#### Exercise description:
In the copy, include all of the listing exactly and none of its pictures.

>>

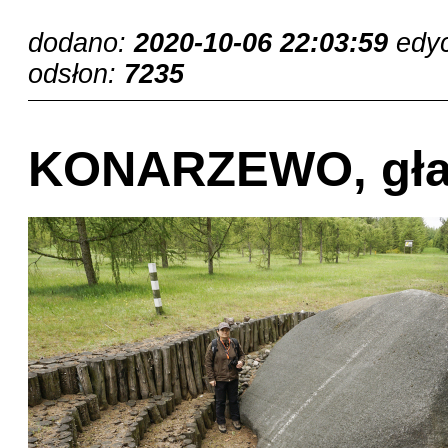
dodano:
2020-10-06 22:03:59
edy
odsłon:
7235
KONARZEWO, gła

<<

#### Reply to the exercise:
dodano:
2020-10-06 22:03:59
edy
odsłon:
7235
KONARZEWO, gła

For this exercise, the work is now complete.